The cinema was cool, with plush leather seats and loads of leg room, and it was pretty empty as we moved into our row, the screen large and looming in front of us.
‘It is enormous,’ Mrs Maple said, eyes boggling at it. ‘The screen’s about ten times the size I remember.’
It was weird seeing someone so amazed by normal things. It was obvious that Mrs Maple really hadn’t been out and about much. It made me feel a little bit warmer towards her.
‘These are our seats,’ I said, letting her sit down.
I pushed myself back in the leather, pressed the button on the armrest to make it tilt and as it started to move, Mrs Maple leapt up again. ‘How are…? What the…? Oh!’
It had clearly blown her mind.
‘Alright?’
‘But…’ Then she realised I had made it happen and stared at me, wonder in her voice. ‘Show me how to do that.’
‘It’s that button there,’ I said, and, as she went to sit, I pressed it and the leg part went up and that toppled her into the seat. Before the film had even begun I was clutching myself laughing as Mrs Maple, legs stuck right up, squirmed like a beetle that couldn’t right itself, calling out in her seat, ‘Enough now, Billy.’ Then, as the tilting stopped and she realised I was chuckling, she started to laugh too. ‘Oh, what do I look like?’ she said, dabbing at her face.

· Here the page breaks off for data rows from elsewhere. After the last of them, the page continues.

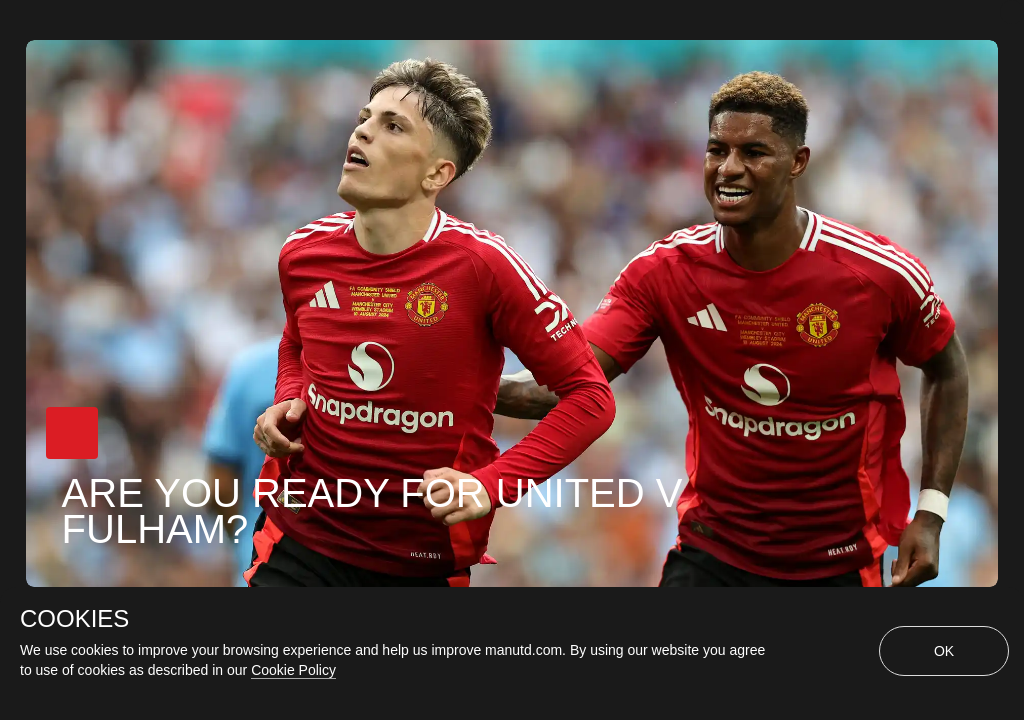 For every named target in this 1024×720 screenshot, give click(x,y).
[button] (72, 433)
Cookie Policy (293, 670)
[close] (1012, 12)
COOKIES (74, 619) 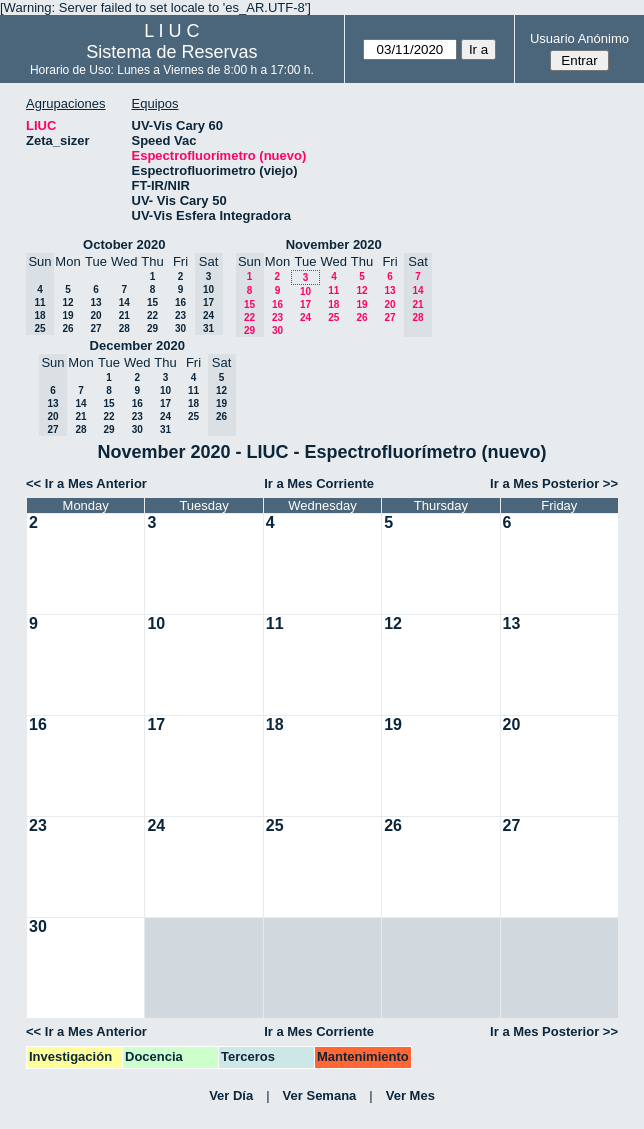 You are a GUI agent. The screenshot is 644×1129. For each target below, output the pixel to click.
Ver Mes (410, 1095)
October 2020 (124, 244)
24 (305, 317)
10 (305, 291)
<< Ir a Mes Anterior (86, 483)
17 (305, 304)
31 (165, 429)
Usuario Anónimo (579, 38)
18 (333, 304)
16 (180, 302)
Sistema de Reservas (171, 52)
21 (124, 315)
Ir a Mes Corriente (319, 483)
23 (180, 315)
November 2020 (334, 244)
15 (152, 302)
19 (67, 315)
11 (333, 290)
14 (124, 302)
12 (67, 302)
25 (333, 317)
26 (67, 328)
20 (95, 315)
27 (95, 328)
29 (152, 328)
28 (124, 328)
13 (95, 302)
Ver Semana (320, 1095)
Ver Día (231, 1095)
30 (180, 328)
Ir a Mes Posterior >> (554, 483)
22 (152, 315)
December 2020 (137, 345) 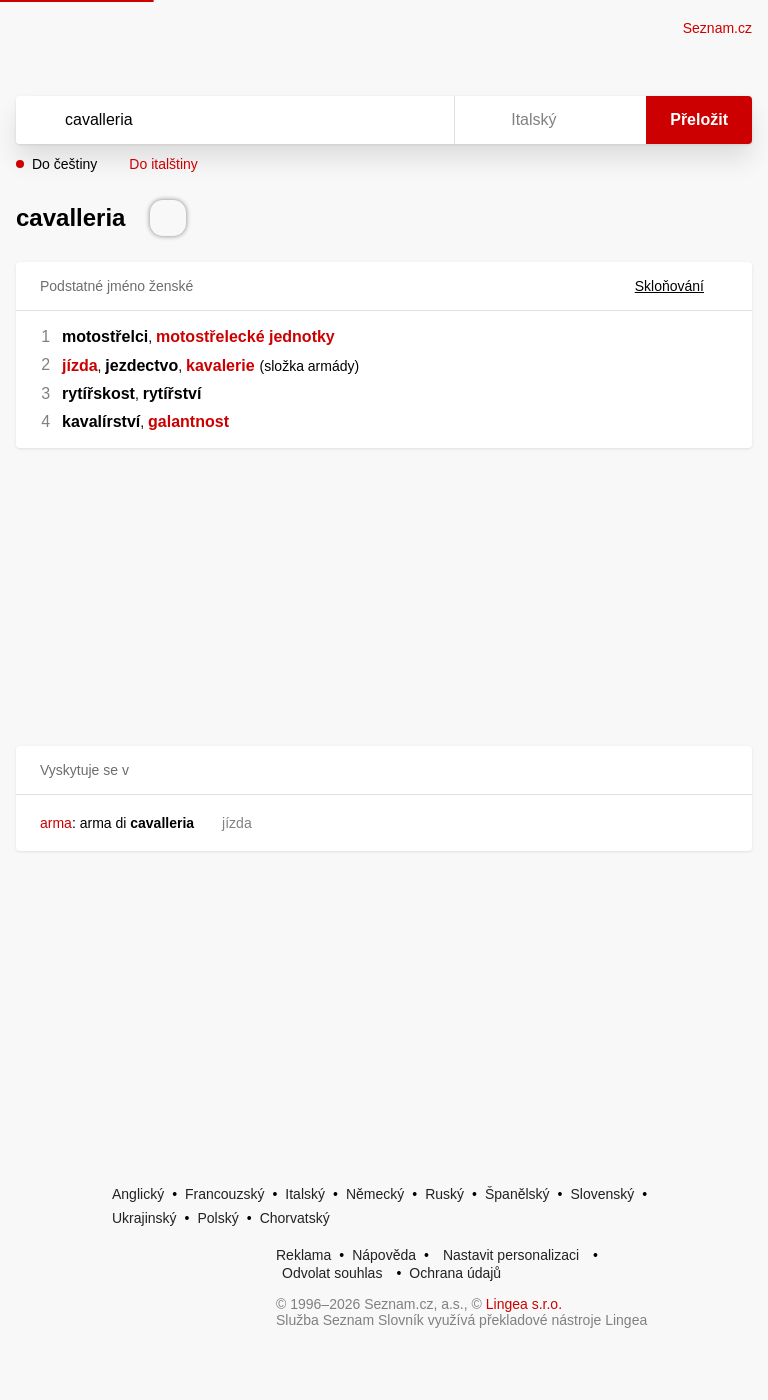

We had to be shushed when the trailers began.
Chapter Thirteen
ELSIE
She had hardly slept the evening before fretting about the upcoming trip to the cinema. Setting aside her nerves of the day itself: the strange prospect of returning to her past, a whole day with Billy, she was nervous it might encourage him to find out more about the things in the red tin. Would he start to ask more questions? Would he want to explore every place on the map? That would be impossible and Elsie stayed awake worrying at the thought. Then just as she’d dropped off she had woken, convinced she could hear crying through the walls of next door.